Fui até o computador para procurar na internet qualquer avistamento local ou ataques estranhos de animais. Sem sinal.
"Isso é impossível", murmurei para mim mesmo. "Eu paguei a conta em dia."
Saí para verificar o poste de telefone no fim da entrada de carro. Quando cheguei perto, meu estômago despencou. Cada um dos cabos tinha sido cortado limpidamente, balançando inúteis no ar.
Em pânico, corri para minha caminhonete quatro por quatro. Entrei e virei a chave.
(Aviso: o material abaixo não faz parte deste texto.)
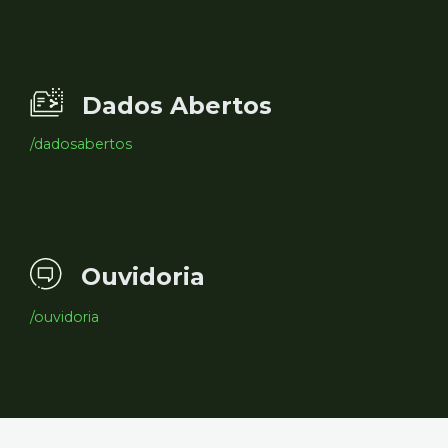
Dados Abertos
/dadosabertos
Ouvidoria
/ouvidoria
O motor nem fez "clique". Levantei o capô, e meu sangue gelou. A fiação elétrica estava feita em pedaços. Andei até a lateral da caminhonete e vi os pneus. O dianteiro esquerdo e o traseiro direito estavam completamente destruídos. Não eram cortes de faca. Profundos sulcos de garras tinham atravessado a borracha grossa.
Não era só um predador. Era inteligente. Estava me isolando.
Andar até a cidade estava fora de questão. Eram quilômetros por terreno aberto, e ficar lá fora por tanto tempo significava ficar exposto. Eu estava encurralado.
A partir daquele dia, minha vida se inverteu. Eu dormia durante o dia, quando o sol estava alto, e ficava acordado a noite toda, sentado no centro da sala com minha espingarda apoiada sobre os joelhos. Toda noite, mais animais desapareciam.
Há alguns dias, fiz uma contagem antes de tentar dormir. De toda a minha fazenda, eu tinha menos de treze animais restantes. Apenas nove ovelhas e quatro porcos. Eu me sentia completamente impotente.
Aí veio ontem à tarde.
Eu estava olhando pela janela da cozinha para a linha de árvores enquanto o sol ainda estava alto. Parada atrás de um carvalho grosso estava a criatura. Ela parecia diferente, estava visivelmente mais alta e mais encorpada do que na primeira noite em que a vi. Como se estivesse crescendo mais a cada animal que devorava.
Ela inclinou a cabeça para fora de trás do tronco. Foi a primeira vez que vi seu rosto. Tinha olhos minúsculos e leitosos que fitaram os meus diretamente. E então, seu rosto se partiu ao meio. Ela me deu um sorriso largo, nauseante e demoníaco, deslocando uma mandíbula que devia ter quase um metro de largura. Grande o bastante para engolir um porco inteiro.
Esfreguei os olhos em puro terror e, quando os abri, o espaço atrás da árvore estava vazio.
A noite passada passou em um silêncio sufocante e sinistro. Mas esta noite... esta noite ela veio atrás da casa.
Cerca de vinte minutos atrás, um grito perfurante dilacerou o ar noturno bem ali na minha varanda. Não era um rugido. Era um guincho úmido, agudo e desesperado de porco, saindo daquela mandíbula enorme como uma gravação distorcida.
Eu entrei em pânico. Corri para cima, bati a porta do quarto e me espremi no canto mais escuro do meu guarda-roupa de madeira.
Agora estou sentado aqui no breu total. Os gritos lá fora pararam faz um minuto, mas posso ouvir algo pesado se arrastando pelo assoalho de madeira lá embaixo. O padrão dos passos está errado. Dois passos para frente, um arrastão estranho daqueles pés virados para trás.
Está subindo as escadas agora. O guincho de porco acabou de ecoar do corredor bem do lado de fora do meu quarto.
Se alguém encontrar isso, fique longe da fazenda. O Gatuno é real, e ele está bem do lado de fora da minha porta.